For a while now, I've been saying that Justin Timberlake should get into movies. He's a natural with the cameras and as he's FINALLY entering adulthood, it's the next logical step to solidify his career. Moving on up from teenagers and young adults to the full spectrum of the Occidental-Female audience. When I saw the poster for FRIENDS WITH BENEFITS, where he stars alongside the beautiful Jackie Burkhart Mila Kunis, I have to admit I got curious and I didn't argue at all when Josie asked to watch it with me, even if it's a rom-com. Should have I read the reviews before? I don't know. Truth is, FRIENDS WITH BENEFITS is very competent at what it does, but I couldn't help but feeling my soul rot while watching it. It's not my place to worry about the anal integrity of viewers, but I can't help thinking that if anybody applies the "if-it-works-in-the-movies-I-can-do-it-too" logic to this film, they are in for a nervous breakdown and a suicide attempt before they turn thirty.

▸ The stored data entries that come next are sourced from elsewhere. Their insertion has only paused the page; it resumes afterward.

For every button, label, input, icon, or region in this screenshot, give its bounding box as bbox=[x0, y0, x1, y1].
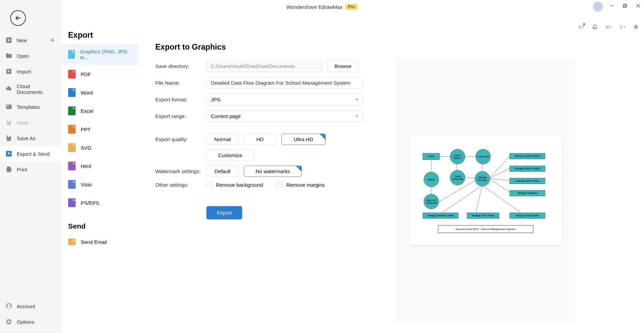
plus-icon[interactable] bbox=[49, 36, 56, 44]
sidebar-item-label: Templates bbox=[17, 104, 40, 110]
format-item-pdf[interactable]: PDF bbox=[61, 65, 138, 83]
export-button[interactable]: Export bbox=[206, 206, 242, 219]
svg-rect-14 bbox=[7, 105, 9, 106]
svg-point-19 bbox=[8, 304, 10, 306]
range-select[interactable]: Current page ▼ bbox=[206, 110, 363, 122]
ps-file-icon bbox=[68, 198, 76, 207]
sidebar-item-label: New bbox=[17, 37, 27, 43]
sidebar-item-label: Export & Send bbox=[17, 151, 50, 157]
watermark-label: Watermark settings: bbox=[155, 168, 206, 174]
preview-image: Admin Login to System Check Role Signup … bbox=[409, 136, 562, 245]
browse-button[interactable]: Browse bbox=[327, 60, 359, 72]
send-label: Send Email bbox=[81, 239, 107, 245]
arrow-left-icon bbox=[14, 14, 22, 22]
pdf-file-icon bbox=[68, 70, 76, 79]
plus-square-icon bbox=[5, 36, 13, 44]
sidebar-item-label: Save bbox=[17, 120, 28, 126]
format-label: SVG bbox=[81, 145, 92, 151]
sidebar-item-cloud[interactable]: Cloud Documents bbox=[0, 79, 61, 99]
svg-line-31 bbox=[489, 179, 509, 192]
format-select[interactable]: JPG ▼ bbox=[206, 94, 363, 105]
file-name-input[interactable] bbox=[206, 77, 363, 89]
svg-point-21 bbox=[8, 321, 10, 323]
email-icon bbox=[68, 238, 76, 245]
quality-normal-button[interactable]: Normal bbox=[206, 134, 239, 145]
format-item-svg[interactable]: SVG bbox=[61, 138, 138, 157]
sidebar-item-open[interactable]: Open bbox=[0, 48, 61, 64]
send-heading: Send bbox=[61, 212, 138, 234]
save-dir-input[interactable] bbox=[206, 60, 322, 72]
sidebar-item-print[interactable]: Print bbox=[0, 162, 61, 177]
page-title: Export to Graphics bbox=[155, 43, 627, 52]
remove-bg-checkbox[interactable] bbox=[206, 182, 213, 188]
gear-icon bbox=[5, 318, 13, 326]
format-item-graphics[interactable]: Graphics (PNG, JPG et... bbox=[61, 44, 138, 65]
format-item-html[interactable]: Html bbox=[61, 157, 138, 175]
templates-icon bbox=[5, 103, 13, 111]
sidebar-item-label: Print bbox=[17, 167, 27, 172]
sidebar: New Open Import Cloud Documents Template… bbox=[0, 32, 61, 333]
format-item-excel[interactable]: Excel bbox=[61, 102, 138, 120]
svg-line-30 bbox=[489, 179, 509, 180]
format-label: Visio bbox=[81, 182, 92, 187]
range-label: Export range: bbox=[155, 113, 206, 119]
format-item-ppt[interactable]: PPT bbox=[61, 120, 138, 138]
export-panel: Export Graphics (PNG, JPG et... PDF Word… bbox=[61, 0, 138, 333]
format-label: PS/EPS bbox=[81, 200, 99, 206]
sidebar-item-import[interactable]: Import bbox=[0, 64, 61, 79]
sidebar-item-save: Save bbox=[0, 115, 61, 130]
export-heading: Export bbox=[61, 31, 138, 44]
cloud-icon bbox=[5, 85, 13, 93]
remove-margins-label: Remove margins bbox=[286, 182, 325, 188]
watermark-none-button[interactable]: No watermarks bbox=[244, 166, 302, 177]
sidebar-item-label: Import bbox=[17, 69, 31, 74]
sidebar-item-new[interactable]: New bbox=[0, 32, 61, 48]
quality-ultra-button[interactable]: Ultra HD bbox=[281, 134, 326, 145]
html-file-icon bbox=[68, 162, 76, 170]
sidebar-item-export-send[interactable]: Export & Send bbox=[0, 146, 61, 162]
save-dir-label: Save directory: bbox=[155, 63, 206, 69]
format-label: Export format: bbox=[155, 97, 206, 102]
sidebar-item-templates[interactable]: Templates bbox=[0, 99, 61, 115]
svg-line-35 bbox=[465, 177, 475, 179]
watermark-default-button[interactable]: Default bbox=[206, 166, 239, 177]
format-label: Html bbox=[81, 163, 91, 169]
format-item-visio[interactable]: Visio bbox=[61, 175, 138, 194]
remove-margins-checkbox[interactable] bbox=[277, 182, 283, 188]
preview-panel: Admin Login to System Check Role Signup … bbox=[395, 58, 576, 323]
other-label: Other settings: bbox=[155, 182, 206, 188]
file-name-label: File Name: bbox=[155, 80, 206, 86]
format-item-word[interactable]: Word bbox=[61, 83, 138, 102]
save-as-icon bbox=[5, 134, 13, 142]
sidebar-item-save-as[interactable]: Save As bbox=[0, 130, 61, 146]
sidebar-item-account[interactable]: Account bbox=[0, 298, 61, 314]
sidebar-item-label: Options bbox=[17, 319, 34, 325]
save-icon bbox=[5, 119, 13, 126]
chevron-down-icon: ▼ bbox=[355, 98, 359, 101]
format-label: Graphics (PNG, JPG et... bbox=[80, 49, 131, 60]
svg-line-28 bbox=[489, 156, 509, 179]
export-icon bbox=[5, 150, 13, 157]
sidebar-item-label: Open bbox=[17, 53, 29, 59]
svg-line-34 bbox=[482, 185, 523, 214]
svg-line-33 bbox=[475, 185, 482, 214]
svg-line-29 bbox=[489, 168, 509, 179]
chevron-down-icon: ▼ bbox=[355, 114, 359, 118]
format-label: Word bbox=[81, 90, 93, 96]
format-item-ps[interactable]: PS/EPS bbox=[61, 194, 138, 212]
user-icon bbox=[5, 302, 13, 310]
sidebar-item-options[interactable]: Options bbox=[0, 314, 61, 330]
excel-file-icon bbox=[68, 106, 76, 115]
quality-hd-button[interactable]: HD bbox=[244, 134, 276, 145]
ppt-file-icon bbox=[68, 125, 76, 134]
svg-line-32 bbox=[440, 185, 482, 214]
send-item-email[interactable]: Send Email bbox=[61, 234, 138, 250]
quality-label: Export quality: bbox=[155, 136, 206, 142]
print-icon bbox=[5, 166, 13, 173]
svg-rect-15 bbox=[7, 120, 10, 121]
diagram-caption: Second Level DFD - School Management Sys… bbox=[438, 225, 533, 233]
svg-file-icon bbox=[68, 143, 76, 152]
folder-icon bbox=[5, 52, 13, 60]
format-label: PPT bbox=[81, 127, 91, 132]
quality-custom-button[interactable]: Customize bbox=[206, 150, 254, 161]
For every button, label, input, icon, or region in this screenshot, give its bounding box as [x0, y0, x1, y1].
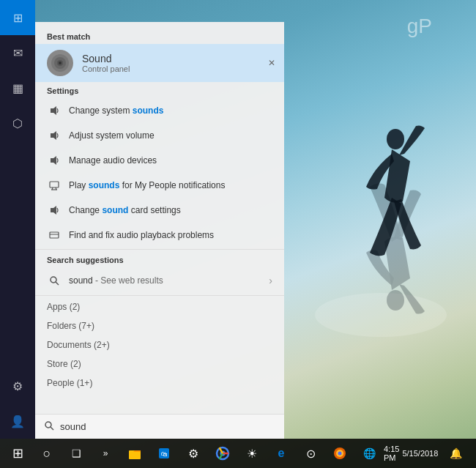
item-text-1: Change system sounds	[69, 105, 272, 116]
best-match-item[interactable]: Sound Control panel ✕	[35, 44, 284, 82]
svg-point-18	[51, 277, 56, 283]
taskbar-store[interactable]: 🛍	[149, 439, 179, 468]
sound-icon-large	[47, 50, 73, 76]
menu-item-my-people[interactable]: Play sounds for My People notifications	[35, 173, 284, 198]
item-text-4: Play sounds for My People notifications	[69, 180, 272, 190]
suggestion-arrow-icon: ›	[269, 275, 272, 286]
best-match-subtitle: Control panel	[82, 64, 130, 73]
taskbar-media[interactable]: ⊙	[296, 439, 325, 468]
svg-point-20	[45, 422, 51, 428]
menu-item-fix-audio[interactable]: Find and fix audio playback problems	[35, 223, 284, 248]
svg-line-21	[51, 427, 53, 430]
menu-item-change-sounds[interactable]: Change system sounds	[35, 98, 284, 123]
runner-silhouette	[308, 59, 454, 388]
close-button[interactable]: ✕	[268, 58, 275, 68]
sidebar-store[interactable]: ⬡	[0, 105, 35, 141]
sidebar-mail[interactable]: ✉	[0, 35, 35, 70]
taskbar: ⊞ ○ ❑ » 🛍 ⚙ ☀ e ⊙	[0, 439, 476, 468]
svg-marker-10	[51, 156, 56, 165]
category-store[interactable]: Store (2)	[35, 354, 284, 374]
svg-point-1	[387, 129, 404, 149]
taskbar-explorer[interactable]	[120, 439, 149, 468]
menu-item-volume[interactable]: Adjust system volume	[35, 123, 284, 148]
taskbar-network[interactable]: 🌐	[354, 439, 384, 468]
menu-content: Best match Sound Control panel ✕	[35, 22, 284, 439]
speaker-icon-1	[47, 103, 62, 118]
speaker-icon-4	[47, 203, 62, 218]
settings-header: Settings	[35, 82, 284, 98]
search-icon-sm	[47, 273, 62, 288]
svg-point-2	[387, 290, 404, 311]
search-suggestions-header: Search suggestions	[35, 251, 284, 267]
start-menu: Best match Sound Control panel ✕	[35, 22, 284, 439]
item-text-2: Adjust system volume	[69, 130, 272, 141]
taskbar-chrome[interactable]	[208, 439, 237, 468]
search-icon	[44, 420, 54, 433]
item-text-3: Manage audio devices	[69, 155, 272, 166]
taskbar-firefox[interactable]	[325, 439, 354, 468]
taskbar-taskview[interactable]: ❑	[62, 439, 91, 468]
taskbar-search[interactable]: ○	[32, 439, 62, 468]
suggestion-item[interactable]: sound - See web results ›	[35, 267, 284, 294]
taskbar-settings[interactable]: ⚙	[179, 439, 208, 468]
svg-text:🛍: 🛍	[161, 450, 168, 458]
speaker-icon-2	[47, 128, 62, 143]
svg-point-29	[338, 452, 342, 456]
svg-line-19	[56, 282, 59, 285]
sidebar: ⊞ ✉ ▦ ⬡ ⚙ 👤	[0, 0, 35, 439]
menu-item-sound-card[interactable]: Change sound card settings	[35, 198, 284, 223]
item-text-5: Change sound card settings	[69, 205, 272, 215]
svg-point-0	[315, 293, 447, 337]
suggestion-text: sound - See web results	[69, 275, 269, 286]
watermark: gP	[407, 15, 432, 38]
suggestion-query: sound	[69, 275, 93, 286]
category-folders[interactable]: Folders (7+)	[35, 316, 284, 335]
suggestion-web: - See web results	[93, 275, 163, 286]
taskbar-brightness[interactable]: ☀	[237, 439, 267, 468]
search-input[interactable]	[60, 421, 275, 432]
menu-item-audio-devices[interactable]: Manage audio devices	[35, 148, 284, 173]
taskbar-separator: »	[91, 439, 120, 468]
menu-scroll[interactable]: Best match Sound Control panel ✕	[35, 22, 284, 414]
svg-rect-16	[50, 232, 59, 238]
category-documents[interactable]: Documents (2+)	[35, 335, 284, 354]
taskbar-start[interactable]: ⊞	[3, 439, 32, 468]
best-match-header: Best match	[35, 28, 284, 44]
sidebar-people[interactable]: 👤	[0, 404, 35, 439]
system-tray-time: 4:15 PM	[384, 445, 399, 462]
divider-1	[35, 249, 284, 250]
search-box	[35, 414, 284, 439]
divider-2	[35, 295, 284, 296]
wrench-icon	[47, 228, 62, 242]
category-apps[interactable]: Apps (2)	[35, 297, 284, 316]
best-match-title: Sound	[82, 53, 130, 64]
sidebar-calendar[interactable]: ▦	[0, 70, 35, 105]
sidebar-settings[interactable]: ⚙	[0, 368, 35, 404]
svg-rect-11	[50, 182, 59, 187]
sidebar-start[interactable]: ⊞	[0, 0, 35, 35]
best-match-text: Sound Control panel	[82, 53, 130, 73]
system-tray-date: 5/15/2018	[402, 449, 438, 458]
item-text-6: Find and fix audio playback problems	[69, 230, 272, 240]
category-people[interactable]: People (1+)	[35, 374, 284, 393]
speaker-icon-3	[47, 153, 62, 168]
svg-marker-8	[51, 106, 56, 115]
notification-button[interactable]: 🔔	[441, 439, 470, 468]
svg-point-7	[59, 62, 62, 64]
svg-marker-9	[51, 131, 56, 140]
monitor-icon	[47, 178, 62, 193]
taskbar-edge[interactable]: e	[267, 439, 296, 468]
svg-marker-15	[51, 206, 56, 215]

Mr. Sexy-Back Timberlake camps the role of Dylan Harper, a self-made internet man from Los Angeles who just got dumped by his girlfriend for being "emotionally unavailable and Mila Kunis is Jamie, a young headhunter from New York City who just got dumped by her boyfriend for being "emotionally damaged" and because she has big, creepy eyes*. You know where this is going (well, you're supposed to, it's a rom-com). Jamie finds Dylan's web site on the web while on a job to find an art director for GQ Magazine. She invites him over, they become friends, they end up having rabid sex together**, but since they are REALLY emotionally unavailable and emotionally damaged, they're playing a dangerous game. They're being too fucking cute towards each other and the tension in  between them is building up. Standard stuff again, but Justin and Mila have a great chemistry together and keep things afloat. Whenever they're on screen, they are funny and too cute for their own good together.

The cast is not to blame for anything. The writing is. Movies like rom-com are supposed to make you dream and dreams are the vector that are supposed to help you transcend your condition and aspire to a better life. Well, FRIENDS WITH BENEFITS won't lead you anywhere, because nothing in this movie even remotely resembles real life. You're not handled art director jobs for GQ with a kick-ass New York apartment before you get gray hair and a gut. Especially not by a young and sexy girl with emotional damage. Head hunters are these burly men with mustaches and if you ever see a young and sexy girl in that role, she's a) head hunting for an minor outsourcing IT company or b) she's a rich daddy's girl and she's way not as fun as Jamie is in the movie. She will be snobbish, snooty and will marry an extremely rich man. Am I being cynical here? Maybe, but what I'm talking about here is real life. FRIENDS WITH BENEFITS is a seducing vision, but it has nothing to do with how the publishing business, New York City or even relationships work.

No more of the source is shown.